Il tumore dell’ovaio, chiamato nel mondo anglosassone “the silent killer”, è tra le malattie oncologiche di più difficile approccio. Per due ragioni, fondamentalmente: la sua biologia particolarmente “aggressiva” e l’assenza di sintomi specifici soprattutto nelle fasi inziali. Una caratteristica, quest’ultima, che porta a effettuare quasi 7 diagnosi su 10 quando la malattia è già in fase avanzata e dunque con ridotte possibilità di cura.
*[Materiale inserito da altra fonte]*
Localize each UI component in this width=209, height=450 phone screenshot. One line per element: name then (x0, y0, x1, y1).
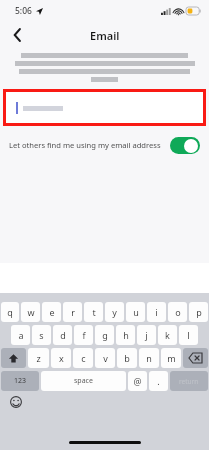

Questo spiega perché, ancora oggi, il carcinoma dell’ovaio rappresenti la più comune causa di morte ginecologica.
Sebbene rappresenti la seconda forma di cancro più diffusa che può colpire un organo dell’apparato riproduttivo femminile (dopo quella dell’endometrio), i numeri del tumore dell’ovaio sono ancora piuttosto contenuti (per dati aggiornati “Numeri del cancro in Italia”: https://www.aiom.it/i-numeri-del-cancro-in-italia/ ).
Ad oggi non sono disponibili indagini diagnostiche validate su larga scala e utilizzabili come possibile screening da estendere alla popolazione femminile per una diagnosi precoce. Tuttavia, negli ultimi anni – grazie all’utilizzo più diffuso dell’ecografia transvaginale, agli sviluppi legati alla genetica e alla disponibilità di nuovi farmaci che consentono di cronicizzare la malattia – si è assistito a un progressivo aumento della sopravvivenza anche per le pazienti con tumore avanzato.
La ricerca in questo campo ha compiuto enormi passi in avanti, consentendo di comprendere alcuni meccanismi responsabili della moltiplicazione delle cellule tumorali, potenziale bersaglio per farmaci sempre più specifici ed efficaci.